APOE genotypes were categorized into different groups according to their Aβ risks (41): (a) ε2/ε2 or ε2/ε3; (b) ε3/ε3; (c) ε2/ε4 or ε3/ε4; (d) ε4/ε4. Categorical variables were analyzed by Chi-squared test and multi-group comparisons of continuous variables were assessed by Kruskal–Wallis test. Mann-Whitney U test was conducted to compare the differences in plasma biomarkers between the participants of amyloid PET positive and negative in each diagnostic group. Decision tree models constructed with recursive partitioning were performed. The full model, which provided excessive accuracy, utilized all available variables and restricted the tree depth to be the same as the number of variables in the model. Next, the best model was constructed by two steps fine-tuning: 1) complexity reduction by the best trade-off between model complexity and model fit according to the CV error rate; 2) variable reduction by removing as many variables as possible without significant decrease of model performance. A refined model was created by restricting the tree depths to 3, in the effort to provide simple yet concise PET positivity prediction rules for the clinicians. Receiver operating characteristic curves (ROC) were produced and AUC, sensitivity, specificity, positive predictive value (PPV), negative predictive value (NPV) and accuracy were calculated under the optimal Youden threshold to evaluate the performance of prediction models. Differences in AUCs were compared using the DeLong method38. Models were trained and tested through 1000 times CV to avoid over-fitting and maximize model stability. Validation in ADNI cohort was performed using the same variables from the training cohort. The DeLong’s test was used to compare the performance in pairing diagnostic groups between the training cohort and ADNI cohort. A two-sided P value < 0.05 was considered statistically significant.
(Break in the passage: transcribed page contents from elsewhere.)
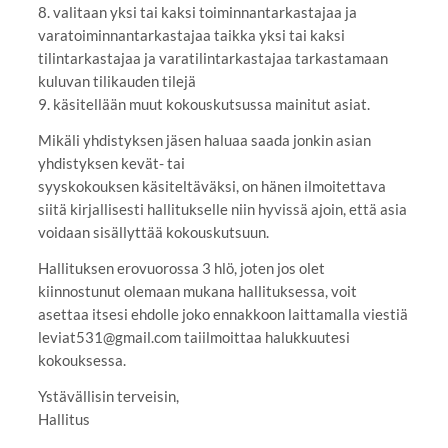
8. valitaan yksi tai kaksi toiminnantarkastajaa ja
varatoiminnantarkastajaa taikka yksi tai kaksi
tilintarkastajaa ja varatilintarkastajaa tarkastamaan
kuluvan tilikauden tilejä
9. käsitellään muut kokouskutsussa mainitut asiat.
Mikäli yhdistyksen jäsen haluaa saada jonkin asian
yhdistyksen kevät- tai
syyskokouksen käsiteltäväksi, on hänen ilmoitettava
siitä kirjallisesti hallitukselle niin hyvissä ajoin, että asia
voidaan sisällyttää kokouskutsuun.
Hallituksen erovuorossa 3 hlö, joten jos olet
kiinnostunut olemaan mukana hallituksessa, voit
asettaa itsesi ehdolle joko ennakkoon laittamalla viestiä
leviat531@gmail.com taiilmoittaa halukkuutesi
kokouksessa.
Ystävällisin terveisin,
Hallitus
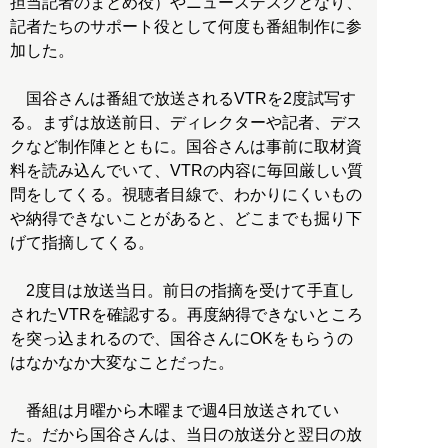
担当記者のまとめ役）やニュースデスクとなり、
記者たちのサポート役として何度も番組制作に参
加した。
国谷さんは番組で放送されるVTRを2度試写す
る。まずは放送前日、ディレクターや記者、デス
クなど制作陣とともに。国谷さんは事前に取材資
料を読み込んでいて、VTRの内容に毎回厳しい質
問をしてくる。視聴者目線で、わかりにくいもの
や納得できないことがあると、どこまでも掘り下
げて指摘してくる。
2度目は放送当日。前日の指摘を受けて手直し
されたVTRを確認する。再度納得できないところ
を突っ込まれるので、国谷さんにOKをもらうの
はなかなか大変なことだった。
番組は月曜から木曜まで週4日放送されてい
た。だから国谷さんは、当日の放送分と翌日の放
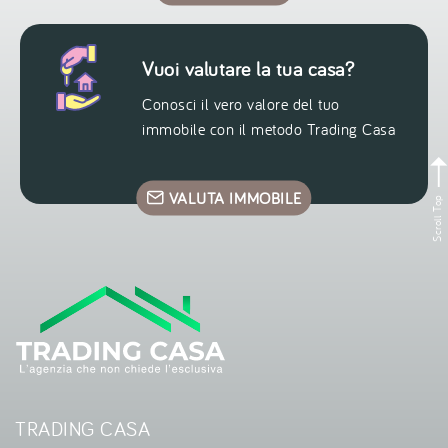
Vuoi valutare la tua casa?
Conosci il vero valore del tuo
immobile con il metodo Trading Casa
VALUTA IMMOBILE
Scroll Top
TRADING CASA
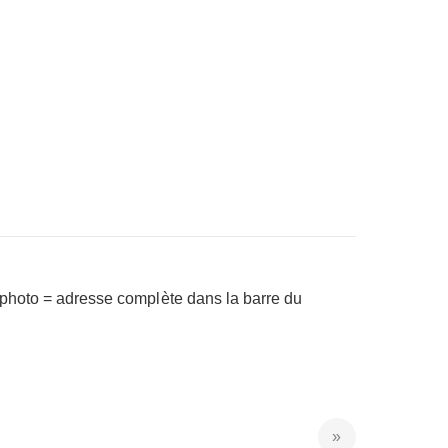
a photo = adresse complète dans la barre du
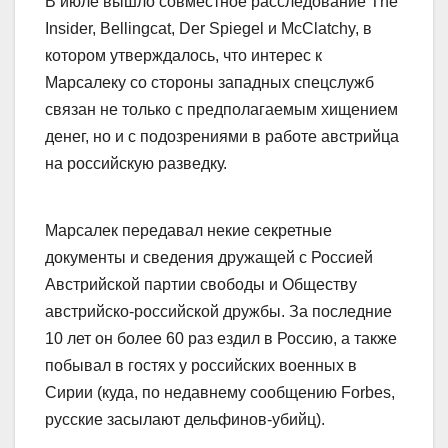
В июле вышло совместное расследование The
Insider, Bellingcat, Der Spiegel и McClatchy, в
котором утверждалось, что интерес к
Марсалеку со стороны западных спецслужб
связан не только с предполагаемым хищением
денег, но и с подозрениями в работе австрийца
на российскую разведку.
Марсалек передавал некие секретные
документы и сведения дружащей с Россией
Австрийской партии свободы и Обществу
австрийско-российской дружбы. За последние
10 лет он более 60 раз ездил в Россию, а также
побывал в гостях у российских военных в
Сирии (куда, по недавнему сообщению Forbes,
русские засылают дельфинов-убийц).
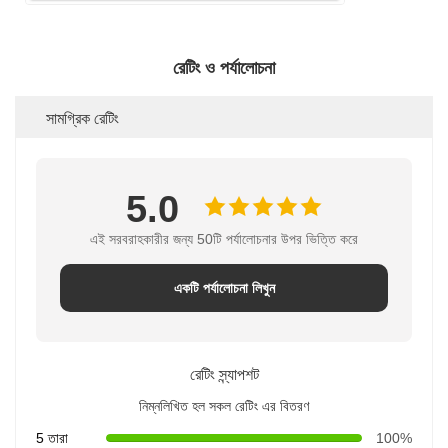
রেটিং ও পর্যালোচনা
সামগ্রিক রেটিং
5.0
এই সরবরাহকারীর জন্য 50টি পর্যালোচনার উপর ভিত্তি করে
একটি পর্যালোচনা লিখুন
রেটিং স্ন্যাপশট
নিম্নলিখিত হল সকল রেটিং এর বিতরণ
5 তারা
100%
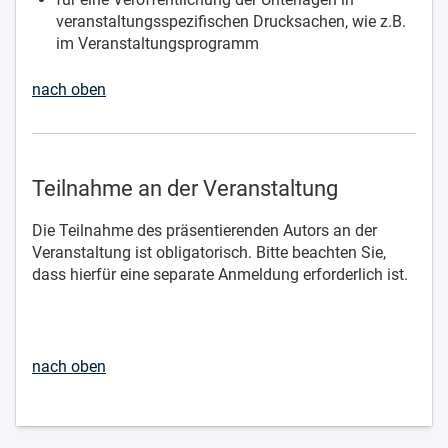
veranstaltungsspezifischen Drucksachen, wie z.B.
im Veranstaltungsprogramm
nach oben
Teilnahme an der Veranstaltung
Die Teilnahme des präsentierenden Autors an der
Veranstaltung ist obligatorisch. Bitte beachten Sie,
dass hierfür eine separate Anmeldung erforderlich ist.
nach oben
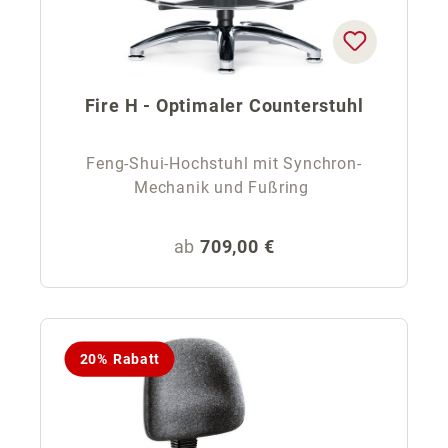
Fire H - Optimaler Counterstuhl
Feng-Shui-Hochstuhl mit Synchron-
Mechanik und Fußring
Regulärer Preis:
ab
709,00 €
20% Rabatt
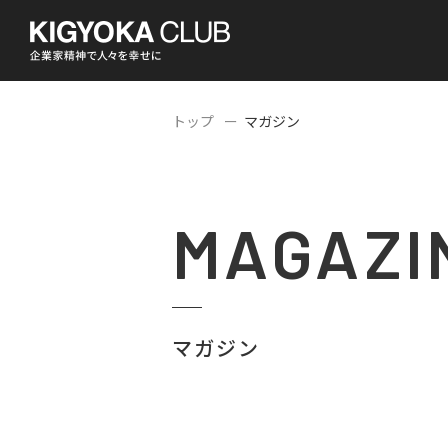
トップ
マガジン
MAGAZI
マガジン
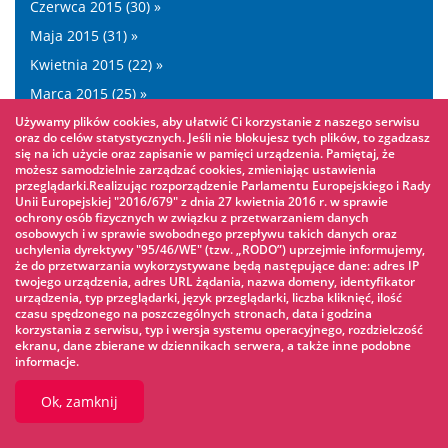
Czerwca 2015 (30) »
Maja 2015 (31) »
Kwietnia 2015 (22) »
Marca 2015 (25) »
Używamy plików cookies, aby ułatwić Ci korzystanie z naszego serwisu
Lutego 2015 (23) »
oraz do celów statystycznych. Jeśli nie blokujesz tych plików, to zgadzasz
Stycznia 2015 (21) »
się na ich użycie oraz zapisanie w pamięci urządzenia. Pamiętaj, że
możesz samodzielnie zarządzać cookies, zmieniając ustawienia
Lipca 0019 (1) »
przeglądarki.Realizując rozporządzenie Parlamentu Europejskiego i Rady
Unii Europejskiej "2016/679" z dnia 27 kwietnia 2016 r. w sprawie
ochrony osób fizycznych w związku z przetwarzaniem danych
Poradnik
osobowych i w sprawie swobodnego przepływu takich danych oraz
uchylenia dyrektywy "95/46/WE" (tzw. „RODO”) uprzejmie informujemy,
bezpieczeństwa
że do przetwarzania wykorzystywane będą następujące dane: adres IP
twojego urządzenia, adres URL żądania, nazwa domeny, identyfikator
urządzenia, typ przeglądarki, język przeglądarki, liczba kliknięć, ilość
czasu spędzonego na poszczególnych stronach, data i godzina
SMS - system
korzystania z serwisu, typ i wersja systemu operacyjnego, rozdzielczość
ekranu, dane zbierane w dziennikach serwera, a także inne podobne
powiadomień
informacje.
Ok, zamknij
Umów wizytę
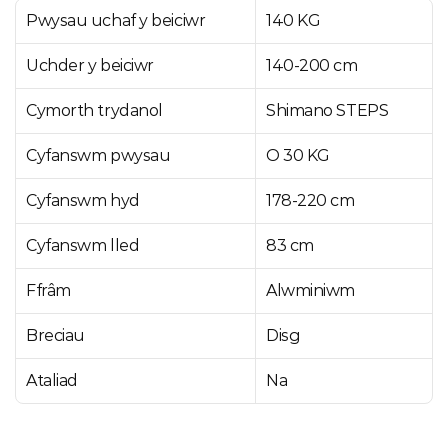
Pwysau uchaf y beiciwr
140 KG
Uchder y beiciwr
140-200 cm
Cymorth trydanol
Shimano STEPS 
Cyfanswm pwysau
O 30 KG
Cyfanswm hyd
178-220 cm
Cyfanswm lled
83 cm
Ffrâm
Alwminiwm
Breciau
Disg
Ataliad
Na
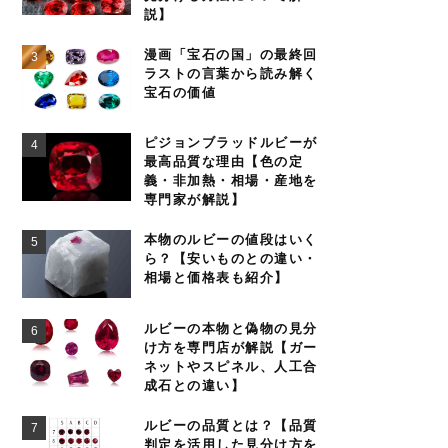
説】
漫画「宝石の国」の最終回
ラストの言葉から読み解く
宝石の価値
ピジョンブラッドルビーが
最高品質な理由【色の定
義・非加熱・相場・産地を
専門家が解説】
本物のルビーの値段はいく
ら？【安いものとの違い・
相場と価格表も紹介】
ルビーの本物と偽物の見分
け方を専門店が解説【ガー
ネットやスピネル、人工合
成石との違い】
ルビーの品質とは？【品質
判定を活用した見分け方を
The cut-off values for each node were z-score transformed. All data analyses were performed with R software 4.0.3.

Reporting summary

Further information on research design is available in the Nature Portfolio Reporting Summary linked to this article.

Results

Clinical characteristics of participants in the cohort

Participants were enrolled by the process described in Methods. Participants with complete demographic information, β-amyloid PET results, clinical diagnostic results and most of the cognitive assessments and plasma biomarker measurements were included in this study. Those resulted in 609 individuals in total. Based on the diagnostic criteria mentioned in Methods, the participants were classified as cognitive normal (CN (n = 238), SCD (n = 118), MCI (n = 135, including 93 aMCI), Alzheimer’s disease dementia (n = 89) and non-Alzheimer’s disease dementia (n = 29). Baseline characteristics of this cohort were presented in Supplementary Data 1 and plasma biomarkers in Supplementary Table 1. The group of CN showed relatively younger ages, and the groups of MCI, Alzheimer’s disease and non-Alzheimer’s disease dementia had significantly lower education levels compared to cognitive normal controls. No significant difference in sex or body mass index (BMI) was found among five groups. The Alzheimer’s disease group showed significantly higher frequency of APOE ε4 genotype, while no significant difference was found in the groups of SCD, MCI and non-Alzheimer’s disease dementia. A detailed distribution of APOE genotypes was summarized in Supplementary Table 2. In order to evaluate their cognitive and functional status, all participants completed most of the assessment scales (Methods). Participants of MCI, Alzheimer’s disease and non-Alzheimer’s disease dementia had worse performance in the brief cognitive assessments and standardized neuropsychological tests than CN, and participants of Alzheimer’s disease and non-Alzheimer’s disease dementia had worse performance in ADL and FAQ than CN. There were 46 (19%), 36 (31%) and 53 (39%) Aβ positive cases in CN, SCD, MCI groups respectively. Based on our diagnostic criteria, dementia patients with positive 18F-florbetapir PET scan results were classified as Alzheimer’s disease, while the rest as non-Alzheimer’s disease dementia (Methods).

Integrated model accurately predicted Aβ positivity

Each individual plasma biomarker had limited performance in predicting Aβ status solely (Supplementary Table 3 and Supplementary Fig. 1). Therefore we combined multiple variables including plasma biomarker measurements, APOE genotypes, cognitive test scores and key demographics to construct integrated prediction models. The model selection process and AUC of all steps were illustrated in Fig. 1a. The ROC curves of the three models in all participants were shown in Fig. 1b. The detailed statistic parameters of models were shown in Supplementary Table 4. The whole process was completely data-driven, without any prior weighting or setting for the variables. First, variables were automatically selected by their importance and formed a full model. The AUC of full model is 0.94 (95% confidence interval (CI): 0.92-0.96). Although the full model has high accuracy in predicting Aβ positivity, the clinical application of it may be challenging since it requires most of the variables. Therefore we streamlined it to a best model by two steps of fine-tuning: 1) complexity reduction by the best trade-off between model complexity and model fit; 2) variable reduction by removing as many variables as possible without significant decrease in model performance. The best model yielded an AUC of 0.83 (95% CI: 0.79–0.87) while it contains only 5 variables: plasma P-tau181, plasma Aβ42/Aβ40 ratio, MMSE score, education years and age. To further simplify the prospective application in clinical practice, we finally restricted the depths of model to three to mimic the common diagnostic path. It indicates that the users can get the results by no more than 3 steps interpretations. The refined model resulted in an AUC of 0.71 (95% CI: 0.67–0.75). The details of modeling process is described in Methods.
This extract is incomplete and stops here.